__What the task asks__
The only thing to report is how many lines of the data contain the word "гражданство".

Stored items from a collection
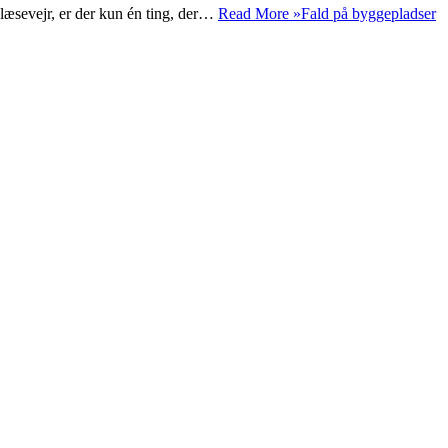
i blæsevejr, er der kun én ting, der…
Read More »
Fald på byggepladser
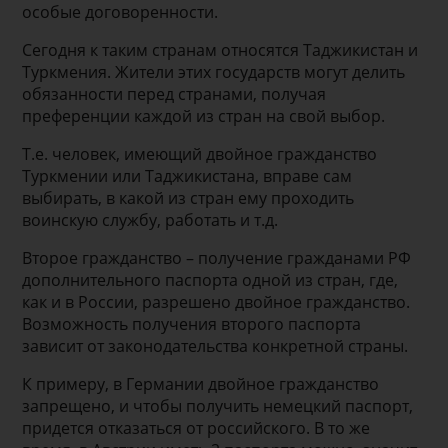
особые договоренности.
Сегодня к таким странам относятся Таджикистан и
Туркмения. Жители этих государств могут делить
обязанности перед странами, получая
преференции каждой из стран на свой выбор.
Т.е. человек, имеющий двойное гражданство
Туркмении или Таджикистана, вправе сам
выбирать, в какой из стран ему проходить
воинскую службу, работать и т.д.
Второе гражданство – получение гражданами РФ
дополнительного паспорта одной из стран, где,
как и в России, разрешено двойное гражданство.
Возможность получения второго паспорта
зависит от законодательства конкретной страны.
К примеру, в Германии двойное гражданство
запрещено, и чтобы получить немецкий паспорт,
придется отказаться от российского. В то же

__Reply to the exercise__
4